Marche

Services et Infrastructures
Auteur : Jérôme Monnet

De mon point de vue de géographe, la marche renvoie à la cinétique et à la synesthésie du corps humain immergé dans un environnement. Celui-ci est caractérisé à la fois par la relative permanence de sa géométrie et par la remarquable variabilité des ambiances bâties, météorologiques et sociales auxquelles on s’expose en marchant. C’est pourquoi la marche est un objet particulier pour la recherche sur les transports et la mobilité : beaucoup moins dépendante des infrastructures que les autres modes de déplacement, elle est aussi beaucoup plus hétérogène car imbriquée dans l’ensemble des activités que réalise un être humain 

 

La marche est aussi un pilier du travail de terrain pour les chercheurs qui veulent recueillir des informations de première main et ne pas traiter seulement des données de seconde main. La sortie de terrain ne suffit pourtant pas à faire une méthode, qui passe par des formes d’enregistrement pour être objectivée et systématisée, comme les parcours commentés. L’émergence de la marche comme méthode interdisciplinaire pour les sciences sociales, l’architecture et l’urbanisme renvoie à une évolution plus générale, que l’on peut résumer par l’impératif de « prise en compte des usages » dans la recherche et dans l’action publique. 

 

Le terme renvoie usuellement alors à un mode de déplacement à l’allure du pas, par opposition à la course d’une part et aux modes de transport mécaniques d’autre part.
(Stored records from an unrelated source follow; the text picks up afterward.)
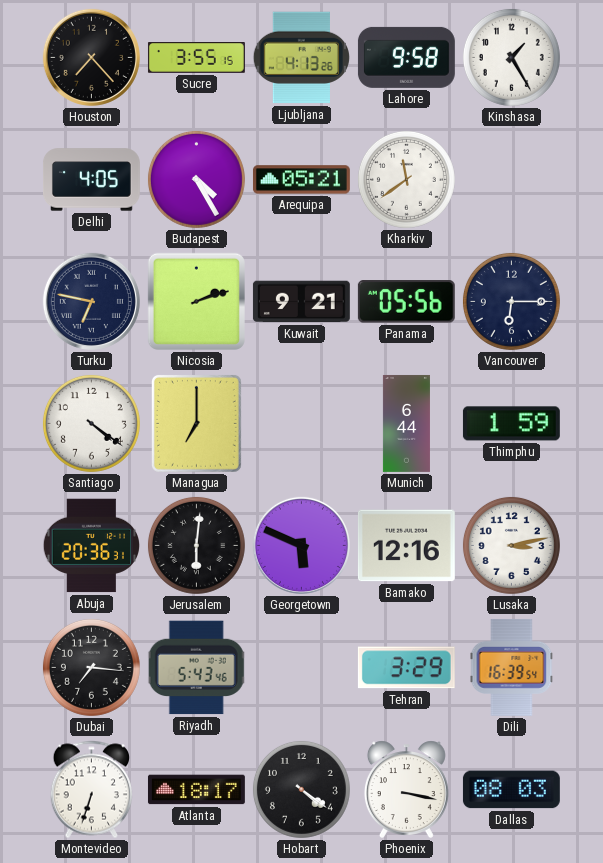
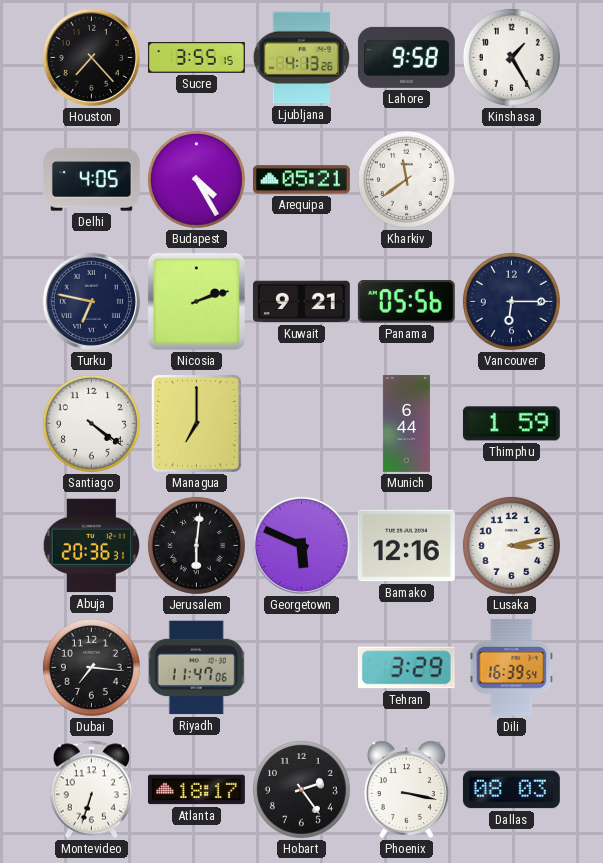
Riyadh: 5:43 -> 11:47
Hobart: 4:21 -> 2:24
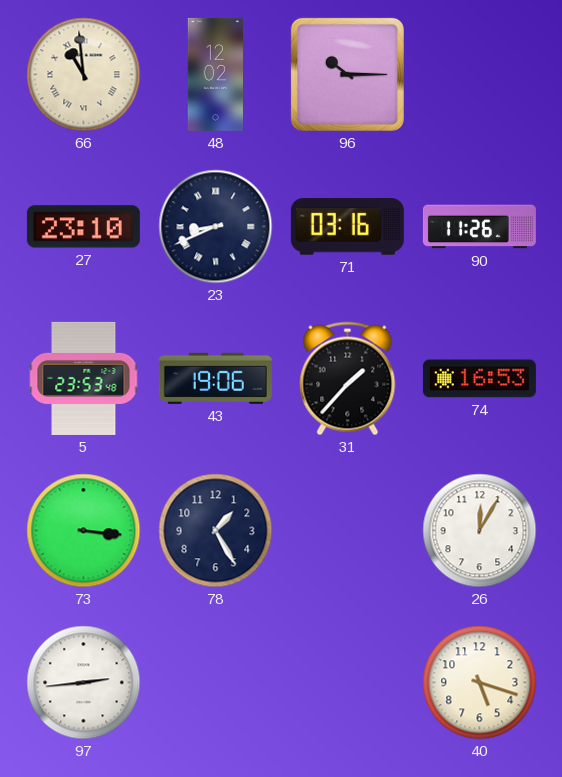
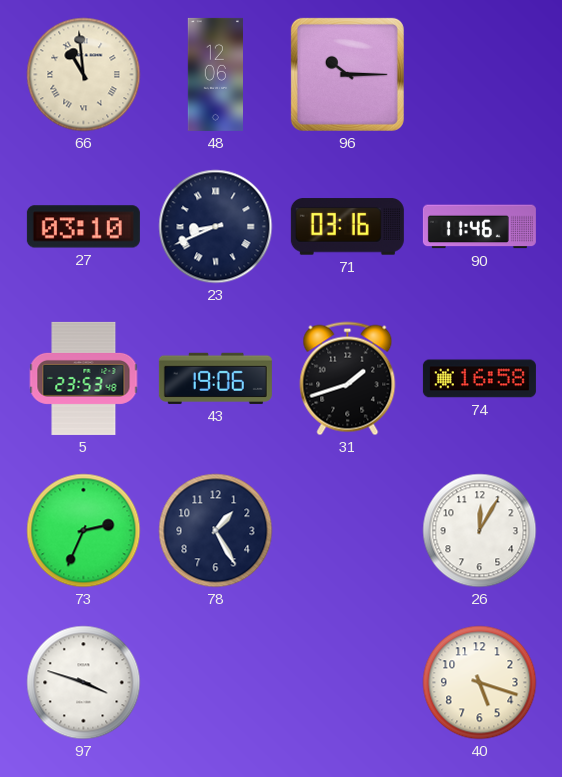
48: 12:02 -> 12:06
27: 23:10 -> 03:10
90: 11:26 -> 11:46
31: 1:37 -> 1:42
74: 16:53 -> 16:58
73: 3:16 -> 2:34
97: 2:44 -> 3:48
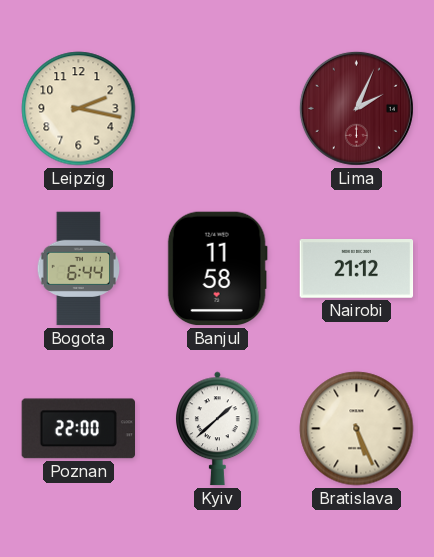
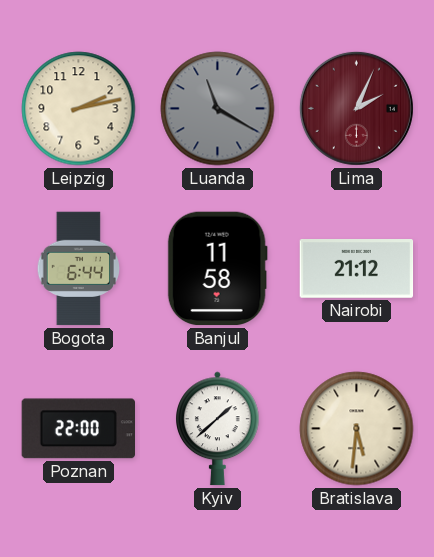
Leipzig: 2:17 -> 2:13
Luanda: none -> 11:20
Bratislava: 5:26 -> 5:31
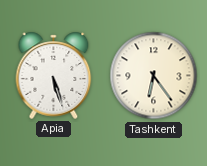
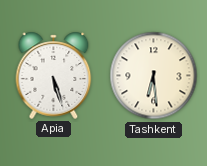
Tashkent: 6:24 -> 6:29
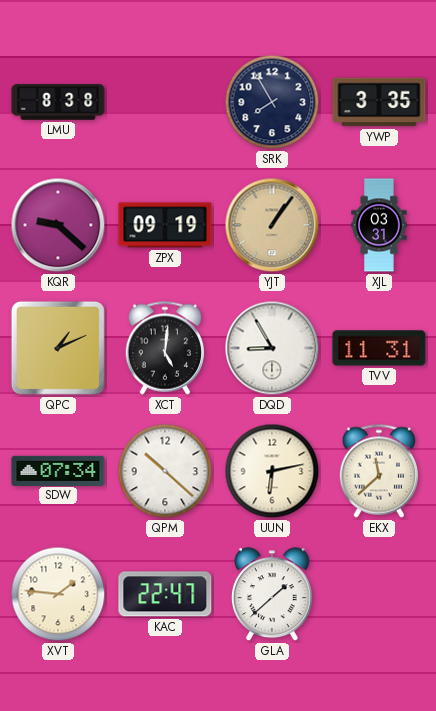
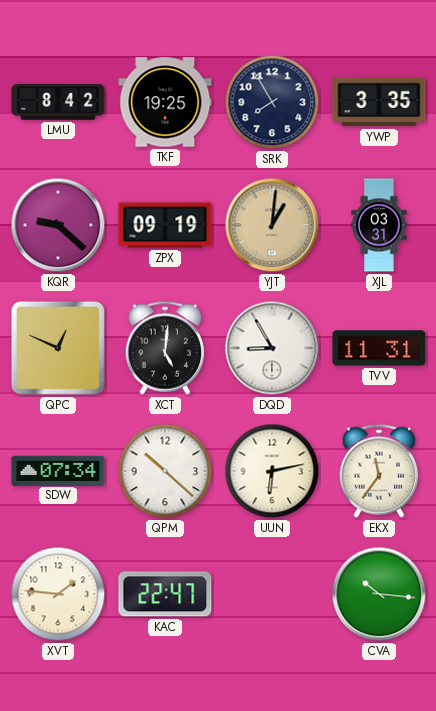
LMU: 8:38 -> 8:42
TKF: none -> 19:25
YJT: 1:06 -> 1:01
QPC: 1:11 -> 12:49
EKX: 11:38 -> 11:36
GLA: 1:38 -> none
CVA: none -> 10:16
La marche est ainsi valorisée comme « mobilité active » (avec le vélo) ou « douce » (avec la trottinette et autres nouveaux engins de déplacement personnel) qu’il faudrait défendre ou promouvoir pour contrer les impacts négatifs des transports motorisés (insécurité routière, dérèglement climatique, nuisances sonores, maladies de la sédentarité). Ce type de marche révèle une problématique de l’autonomie dominée par la proximité et la vulnérabilité : la portée limitée du déplacement pédestre définit quels services sont accessibles pour les personnes privées d’accès aux autres moyens de transport (enfants, adolescents, personnes âgées, pauvres ou marginaux). 

 

Mais la place de la marche dans la société ne peut être comprise seulement à l’aune de « l’offre de transport » où elle reste à ce jour structurellement marginale. Par contraste, elle occupe une place éminente dans la civilisation des loisirs : sous forme de visite, promenade, balade ou randonnée, elle est plébiscitée pour pratiquer les « grands espaces » naturels ou ruraux mais aussi « mettre en tourisme » les espaces urbains. En opposition avec le déplacement utilitaire de la vie quotidienne et à son environnement jugé hostile, la marche récréative est vécue comme un moyen de libération individuelle. Depuis Montaigne et Rousseau, elle est présentée comme propice à la réflexion, à la créativité artistique. Elle incarne même l’expression politique sous les formes distinctes de la manifestation collective ou du retrait du monde. 

 

Cette imbrication de la marche avec différentes dimensions de l’expérience humaine explique le paradoxe d’une « centralité marginale » due à sa trivialité, qui explique à son tour la difficulté à en faire un problème public et un objet politique. C’est pourquoi il faut techniciser son approche, par exemple avec une notion comme « infrastructure pédestre » pour caractériser les éléments physiques et réglementaires dont dépend la marche, que nous développons au LVMT en collaboration avec d’autres chercheurs du groupe « Mobilités urbaines pédestres » du Labex Futurs urbains. 

 

Références:

– Monnet J., à paraître, Prise en compte des usages et émergence politique de la marche en ville, Recherche Transports Sécurité. 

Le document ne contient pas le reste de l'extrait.